Additionally, Management believes that investors commonly adjust EBITDA information to eliminate the effect of restructuring and other expenses, which vary widely from company to company and impair comparability. As we define it, Adjusted EBITDA represents EBITDA adjusted for the effects of impairment losses, gains or losses on sales, non-cash equity compensation expense, dispositions or retirements of assets, any mark-to-market gains or losses from accounting for derivatives, adjustments to exclude gains or losses on the repurchase, modification or extinguishment of debt, and any extraordinary, unusual or non-recurring items plus adjustments to reflect the Adjusted EBITDA from our unconsolidated investments.

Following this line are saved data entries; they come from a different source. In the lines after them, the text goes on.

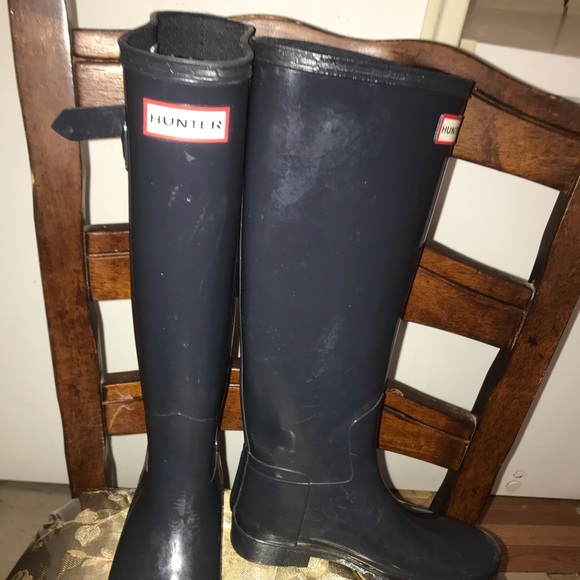 The image size is (580, 580). What are the coordinates of `vertical boards for backrest` in the screenshot? It's located at (57, 246), (551, 329). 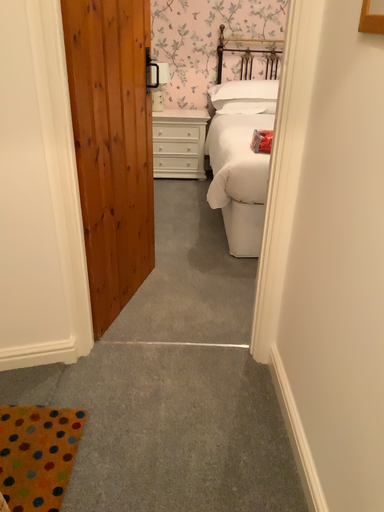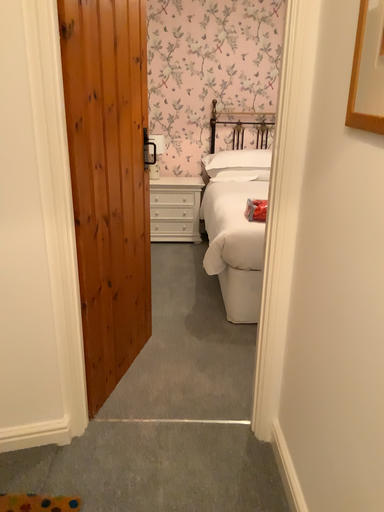 Question: Which way did the camera rotate in the video?

Choices:
 (A) rotated upward
 (B) rotated downward

Answer: (A) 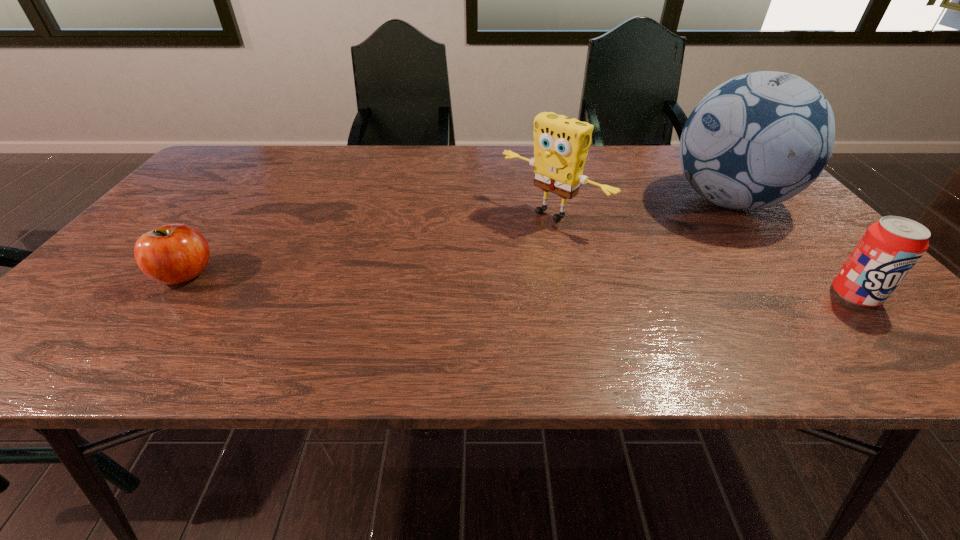 Image resolution: width=960 pixels, height=540 pixels. I want to click on object that is positioned at the far right corner, so click(x=758, y=139).

Where is `object at the near right corner`? This screenshot has width=960, height=540. object at the near right corner is located at coordinates (889, 249).

You are a GUI agent. You are given a task and a screenshot of the screen. Output one action in this format:
    pyautogui.click(x=<x>, y=<y>)
    Task: Click on the free spot at the far edge of the desktop
    
    Given the screenshot: What is the action you would take?
    pyautogui.click(x=355, y=171)

Find the location of a particular element. The image size is (960, 540). blank space at the near edge of the desktop is located at coordinates (333, 300).

Locate an element on the screen. The height and width of the screenshot is (540, 960). vacant space at the right edge is located at coordinates (800, 260).

Where is `vacant region at the far left corner of the desktop`? vacant region at the far left corner of the desktop is located at coordinates (229, 147).

Where is `vacant space at the near right corner of the desktop`? The image size is (960, 540). vacant space at the near right corner of the desktop is located at coordinates (821, 296).

You are a GUI agent. You are given a task and a screenshot of the screen. Output one action in this format:
    pyautogui.click(x=<x>, y=<y>)
    Task: Click on the vacant space that is in between the soccer ball and the third shortest object
    The width and height of the screenshot is (960, 540).
    Given the screenshot: What is the action you would take?
    pyautogui.click(x=640, y=207)

I want to click on unoccupied area between the sponge and the second shortest object, so click(x=704, y=254).

This screenshot has width=960, height=540. Identify the location of free space between the soccer ball and the sponge. (640, 207). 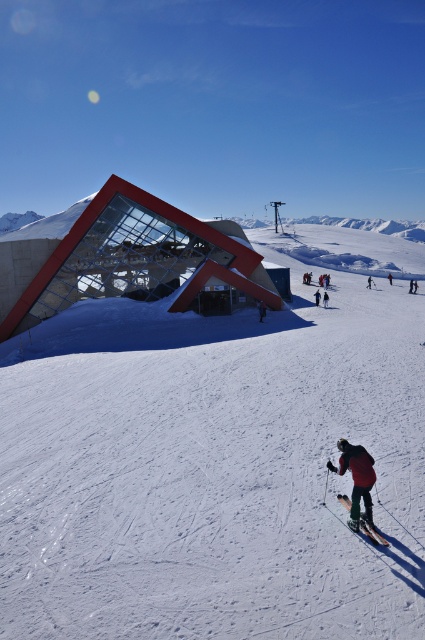 You are a drone operator trying to capture the red fabric jacket at lower center in the center of your camera frame. The camera has a field of view that covers a 0.2x0.2 area. What is the minimum horizontal and vertical adjustment needed to center the jacket?

The red fabric jacket at lower center is located at coordinates [357,480]. To center it within a 0.2x0.2 frame, the camera needs to adjust horizontally to 0.750 and vertically to 0.840. Since the frame is centered at these coordinates, no adjustment is needed beyond positioning the center at those coordinates.

You are a photographer standing at the base of the slope. You want to take a photo of the black fabric jacket at lower center and the red ski suit at center so that both are clearly visible in the frame. Given that your camera has a maximum focal length that allows capturing objects up to 25 meters apart, will you be able to include both in the same photo?

The black fabric jacket at lower center is 24.93 meters from the red ski suit at center. Since the distance between them is less than 25 meters, your camera can capture both in the same photo. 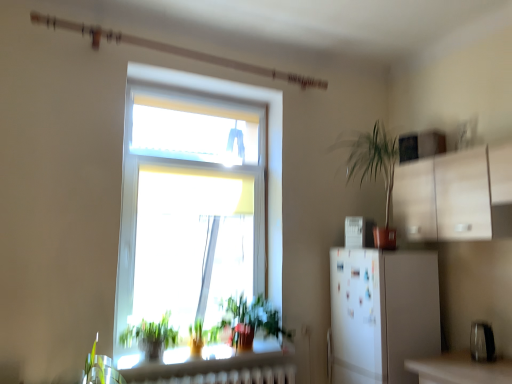 Question: Looking at their shapes, would you say metallic silver toaster at lower right, the 2th appliance when ordered from back to front, is wider or thinner than green leafy plant at lower center, the 2th vegetation from the left?

Choices:
 (A) wide
 (B) thin

Answer: (B)

Question: In the image, is metallic silver toaster at lower right, which is counted as the 2th appliance, starting from the left, positioned in front of or behind green leafy plant at lower center, the 2th vegetation from the left?

Choices:
 (A) behind
 (B) front

Answer: (B)

Question: Considering the real-world distances, which object is closest to the metallic silver toaster at lower right, the 1th appliance from the bottom?

Choices:
 (A) green leafy plant at lower left, the first vegetation in the left-to-right sequence
 (B) green leafy plant at lower center, the 2th vegetation from the left
 (C) white glossy refrigerator at right, the 2th appliance when ordered from right to left

Answer: (C)

Question: Estimate the real-world distances between objects in this image. Which object is farther from the green leafy plant at lower left, the first vegetation in the left-to-right sequence?

Choices:
 (A) metallic silver toaster at lower right, placed as the first appliance when sorted from front to back
 (B) white glossy refrigerator at right, acting as the first appliance starting from the top
 (C) green leafy plant at lower center, acting as the first vegetation starting from the right

Answer: (A) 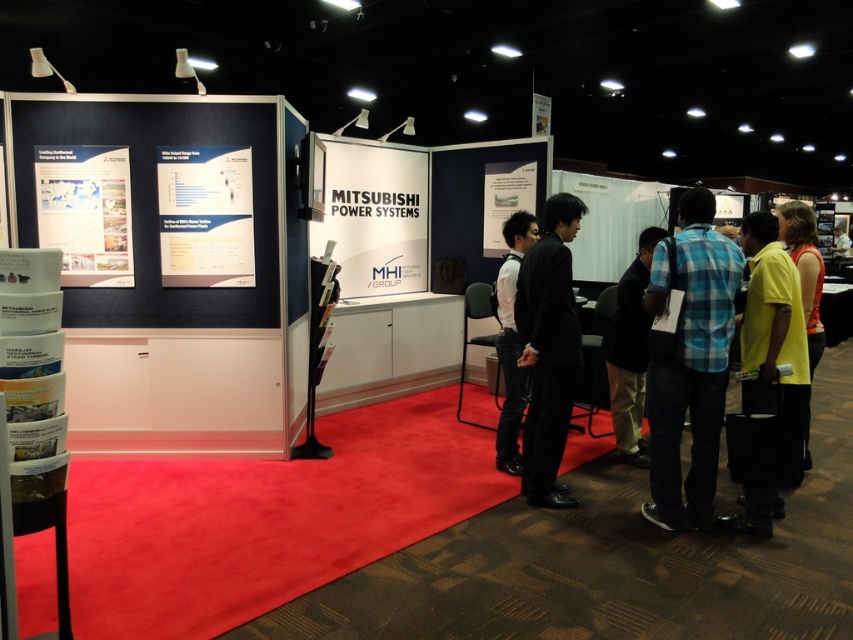 Based on the photo, you are an attendee at the trade show and want to pick up a brochure from the literature rack. As you approach the booth, you notice the white paper poster at upper left and the yellow shirt at center. Which object is located more to the left side of the booth?

The white paper poster at upper left is more to the left side of the booth than the yellow shirt at center.

You are standing at point [631,349] and want to reach the booth entrance. The booth entrance is 4.15 meters away. If you walk at a speed of 1.2 meters per second, how many seconds will it take you to reach the entrance?

It will take approximately 3.46 seconds to reach the booth entrance since 4.15 meters divided by 1.2 meters per second equals approximately 3.46 seconds. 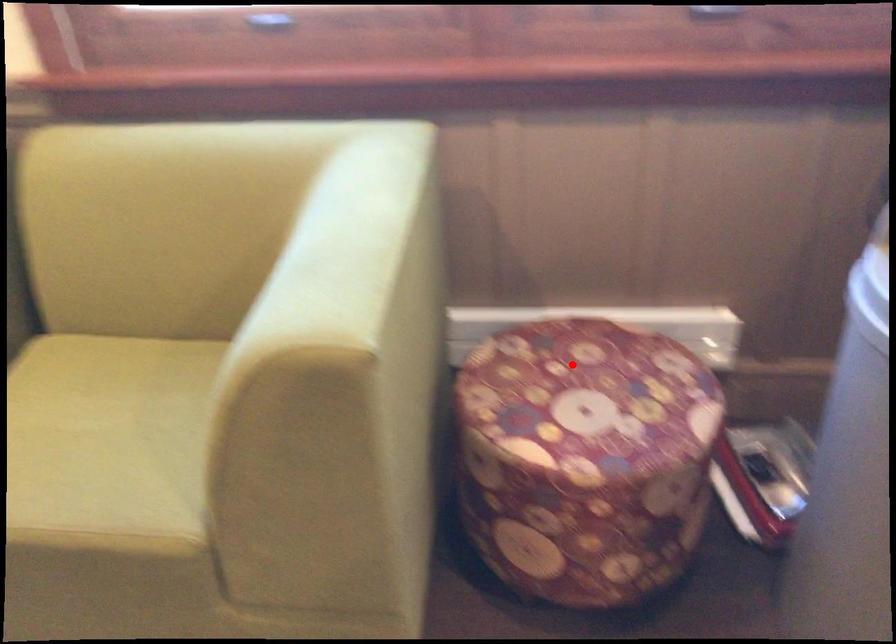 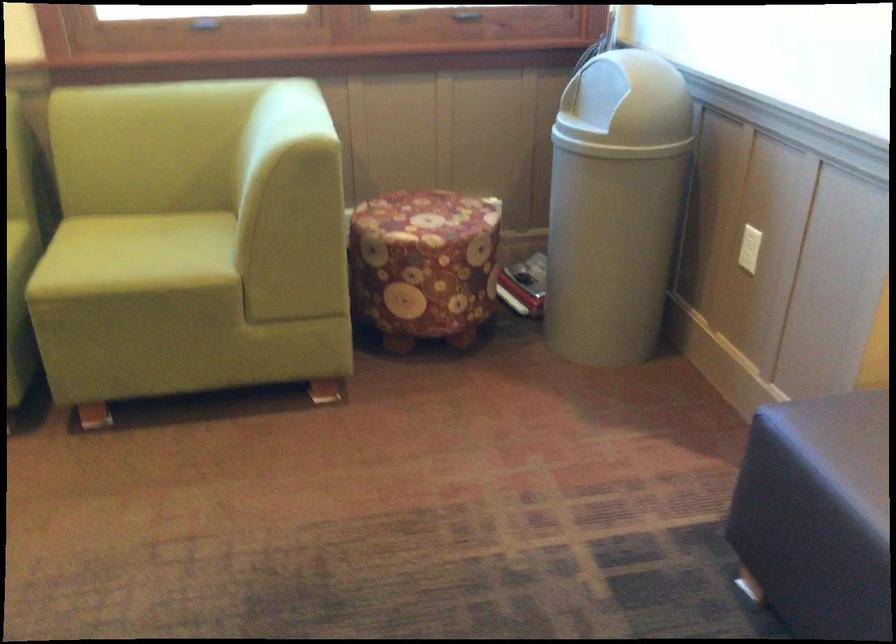 Question: A red point is marked in image1. In image2, is the corresponding 3D point closer to the camera or farther? Reply with the corresponding letter.

Choices:
 (A) The corresponding 3D point is closer.
 (B) The corresponding 3D point is farther.

Answer: (B) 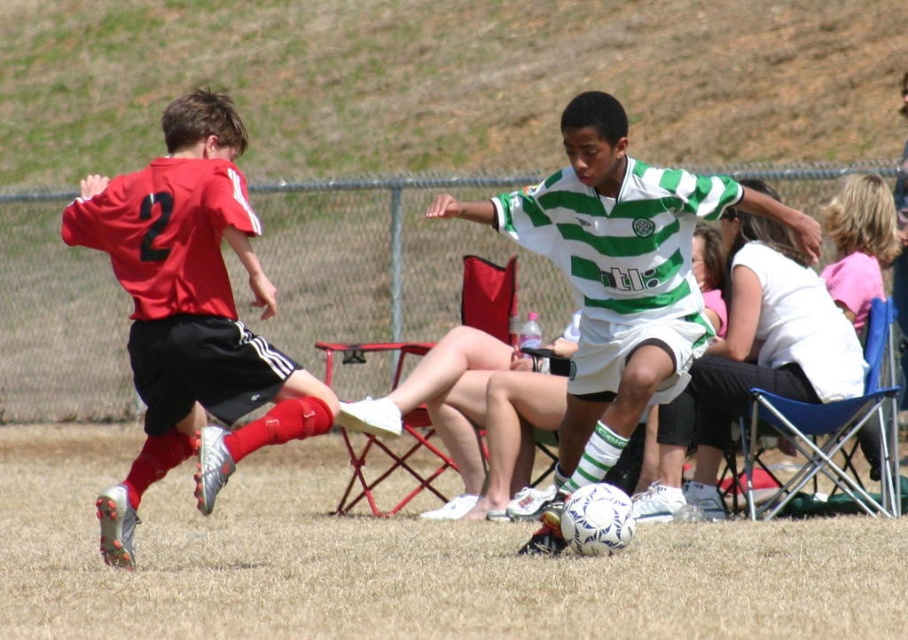 Question: Can you confirm if white matte soccer ball at center is positioned below matte red jersey at left?

Choices:
 (A) no
 (B) yes

Answer: (A)

Question: Estimate the real-world distances between objects in this image. Which object is farther from the matte red jersey at left?

Choices:
 (A) white matte soccer ball at center
 (B) green striped jersey at center

Answer: (B)

Question: Is white matte soccer ball at center closer to camera compared to matte red jersey at left?

Choices:
 (A) yes
 (B) no

Answer: (B)

Question: Which object appears farthest from the camera in this image?

Choices:
 (A) green striped jersey at center
 (B) matte red jersey at left
 (C) white matte soccer ball at center

Answer: (C)

Question: Is white matte soccer ball at center wider than matte red jersey at left?

Choices:
 (A) no
 (B) yes

Answer: (B)

Question: Which point is farther from the camera taking this photo?

Choices:
 (A) (673, 193)
 (B) (555, 477)

Answer: (B) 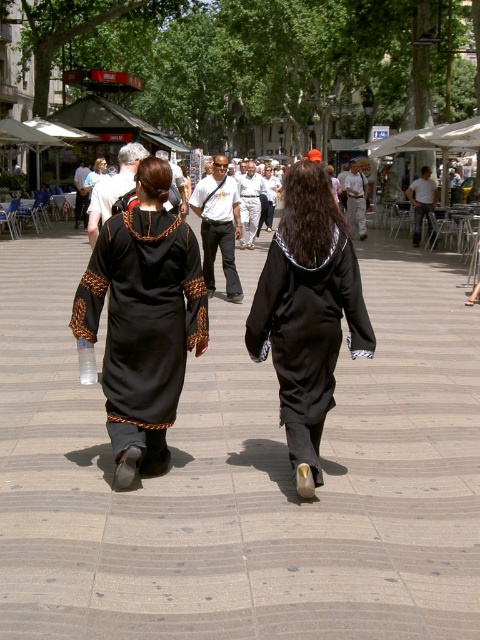 You are a photographer trying to capture a candid shot of both the white cotton shirt at center and the black matte robe at center in the same frame. Considering their sizes, which one should you focus on to ensure both are visible without zooming in or out?

The white cotton shirt at center is bigger than the black matte robe at center, so focusing on the larger white cotton shirt at center will allow both to be visible in the frame without needing to adjust the zoom.

You are standing in the city square and see the point marked at coordinates (218, 225). What object is located at that point?

The white cotton shirt at center is located at the point marked at coordinates (218, 225).

Based on the photo, you are a photographer standing in the square and want to capture both the black woven dress at center and the black cotton robe at center in a single shot. Which one should you focus on first to ensure both are in frame?

The black woven dress at center is located below the black cotton robe at center, so you should focus on the black cotton robe at center first to ensure both are in frame. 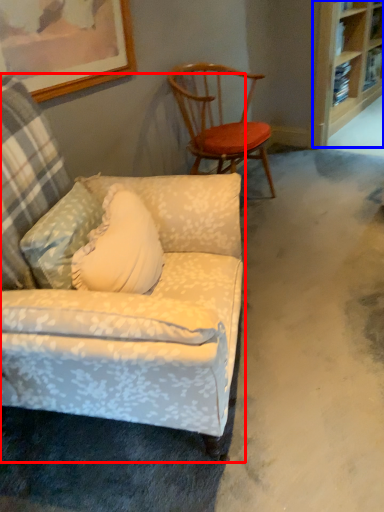 Question: Which point is further to the camera, chair (highlighted by a red box) or shelf (highlighted by a blue box)?

Choices:
 (A) chair
 (B) shelf

Answer: (B) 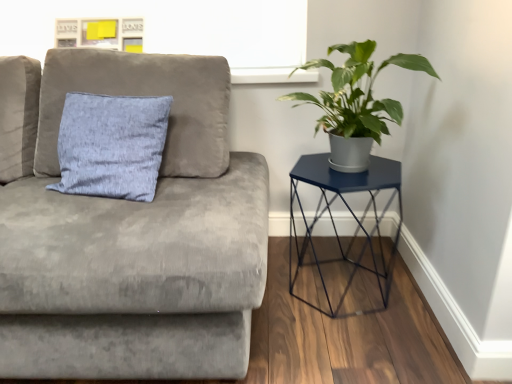 Where is `metallic blue hexagonal table at right`? metallic blue hexagonal table at right is located at coordinates (349, 211).

From the image's perspective, between metallic blue hexagonal table at right and velvet gray couch at upper left, who is located below?

metallic blue hexagonal table at right appears lower in the image.

Based on the photo, considering the relative sizes of metallic blue hexagonal table at right and velvet gray couch at upper left in the image provided, is metallic blue hexagonal table at right wider than velvet gray couch at upper left?

No.

From a real-world perspective, is metallic blue hexagonal table at right under velvet gray couch at upper left?

Yes, from a real-world perspective, metallic blue hexagonal table at right is under velvet gray couch at upper left.

Considering the relative positions of metallic blue hexagonal table at right and velvet gray couch at upper left in the image provided, is metallic blue hexagonal table at right to the left of velvet gray couch at upper left from the viewer's perspective?

In fact, metallic blue hexagonal table at right is to the right of velvet gray couch at upper left.

Locate an element on the screen. The height and width of the screenshot is (384, 512). houseplant located in front of the metallic blue hexagonal table at right is located at coordinates (356, 103).

From the picture: From the image's perspective, would you say green matte plant at right is shown under metallic blue hexagonal table at right?

No.

Considering the sizes of objects green matte plant at right and metallic blue hexagonal table at right in the image provided, who is bigger, green matte plant at right or metallic blue hexagonal table at right?

Bigger between the two is metallic blue hexagonal table at right.

Considering the relative sizes of green matte plant at right and metallic blue hexagonal table at right in the image provided, is green matte plant at right shorter than metallic blue hexagonal table at right?

Yes, green matte plant at right is shorter than metallic blue hexagonal table at right.

Looking at this image, could green matte plant at right be considered to be inside velvet gray couch at upper left?

No, green matte plant at right is not inside velvet gray couch at upper left.

Can you confirm if velvet gray couch at upper left is thinner than green matte plant at right?

In fact, velvet gray couch at upper left might be wider than green matte plant at right.

Consider the image. Is velvet gray couch at upper left bigger or smaller than green matte plant at right?

Clearly, velvet gray couch at upper left is larger in size than green matte plant at right.

Does point (22, 302) appear closer or farther from the camera than point (369, 119)?

Point (22, 302).

Which of these two, metallic blue hexagonal table at right or green matte plant at right, stands taller?

metallic blue hexagonal table at right is taller.

Considering the positions of objects metallic blue hexagonal table at right and green matte plant at right in the image provided, who is more to the right, metallic blue hexagonal table at right or green matte plant at right?

metallic blue hexagonal table at right is more to the right.

Is metallic blue hexagonal table at right not within green matte plant at right?

metallic blue hexagonal table at right is positioned outside green matte plant at right.

Is green matte plant at right oriented away from velvet gray couch at upper left?

green matte plant at right does not have its back to velvet gray couch at upper left.

Is velvet gray couch at upper left surrounded by green matte plant at right?

Definitely not — velvet gray couch at upper left is not inside green matte plant at right.

Is green matte plant at right wider than velvet gray couch at upper left?

No, green matte plant at right is not wider than velvet gray couch at upper left.

Identify the location of studio couch located above the metallic blue hexagonal table at right (from a real-world perspective). This screenshot has width=512, height=384. (135, 238).

Is velvet gray couch at upper left directly adjacent to metallic blue hexagonal table at right?

There is a gap between velvet gray couch at upper left and metallic blue hexagonal table at right.

Is the position of velvet gray couch at upper left less distant than that of metallic blue hexagonal table at right?

Yes, velvet gray couch at upper left is in front of metallic blue hexagonal table at right.

Is velvet gray couch at upper left shorter than metallic blue hexagonal table at right?

No, velvet gray couch at upper left is not shorter than metallic blue hexagonal table at right.

This screenshot has height=384, width=512. I want to click on studio couch above the metallic blue hexagonal table at right (from the image's perspective), so click(x=135, y=238).

Locate an element on the screen. This screenshot has height=384, width=512. table directly beneath the green matte plant at right (from a real-world perspective) is located at coordinates (349, 211).

Which object lies nearer to the anchor point velvet gray couch at upper left, green matte plant at right or metallic blue hexagonal table at right?

Among the two, metallic blue hexagonal table at right is located nearer to velvet gray couch at upper left.

Estimate the real-world distances between objects in this image. Which object is further from metallic blue hexagonal table at right, velvet gray couch at upper left or green matte plant at right?

velvet gray couch at upper left is positioned further to the anchor metallic blue hexagonal table at right.

Based on their spatial positions, is velvet gray couch at upper left or metallic blue hexagonal table at right closer to green matte plant at right?

metallic blue hexagonal table at right is positioned closer to the anchor green matte plant at right.

Estimate the real-world distances between objects in this image. Which object is further from metallic blue hexagonal table at right, green matte plant at right or velvet gray couch at upper left?

The object further to metallic blue hexagonal table at right is velvet gray couch at upper left.

When comparing their distances from velvet gray couch at upper left, does metallic blue hexagonal table at right or green matte plant at right seem further?

Based on the image, green matte plant at right appears to be further to velvet gray couch at upper left.

When comparing their distances from green matte plant at right, does metallic blue hexagonal table at right or velvet gray couch at upper left seem further?

velvet gray couch at upper left lies further to green matte plant at right than the other object.

Where is `houseplant between velvet gray couch at upper left and metallic blue hexagonal table at right from left to right`? houseplant between velvet gray couch at upper left and metallic blue hexagonal table at right from left to right is located at coordinates (356, 103).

We adjust for these items in our Adjusted EBITDA as our management believes that these items would distort their ability to efficiently view and assess our core operating trends.

In summary, our management uses Adjusted EBITDA as a measure of operating performance to assist in comparing performance from period to period on a consistent basis and to readily view operating trends, as a measure for planning and forecasting overall expectations and for evaluating actual results against such expectations, and in communications with our Board of Directors, shareholders, creditors, analysts and investors concerning our financial performance.

Cash Available for Distribution

A non-GAAP measure, Cash Available for Distribution is defined as of September 30, 2024 as Adjusted EBITDA plus cash distributions/return of investment from unconsolidated affiliates, cash receipts from notes receivable, cash distributions from noncontrolling interests, adjustments to reflect sales-type lease cash payments and payments for lease expenses, less cash distributions to noncontrolling interests, maintenance capital expenditures, pro-rata Adjusted EBITDA from unconsolidated affiliates, cash interest paid, income taxes paid, principal amortization of indebtedness, changes in prepaid and accrued capacity payments, and adjusted for development expenses. Management believes CAFD is a relevant supplemental measure of the Company’s ability to earn and distribute cash returns to investors.

We believe CAFD is useful to investors in evaluating our operating performance because securities analysts and other interested parties use such calculations as a measure of our ability to make quarterly distributions. In addition, CAFD is used by our management team for determining future acquisitions and managing our growth. The GAAP measure most directly comparable to CAFD is cash provided by operating activities.

However, CAFD has limitations as an analytical tool because it does not include changes in operating assets and liabilities and excludes the effect of certain other cash flow items, all of which could have a material effect on our financial condition and results from operations. CAFD is a non-GAAP measure and should not be considered an alternative to cash provided by operating activities or any other performance or liquidity measure determined in accordance with GAAP, nor is it indicative of funds available to fund our cash needs. In addition, our calculations of CAFD are not necessarily comparable to CAFD as calculated by other companies. Investors should not rely on these measures as a substitute for any GAAP measure, including cash provided by operating activities.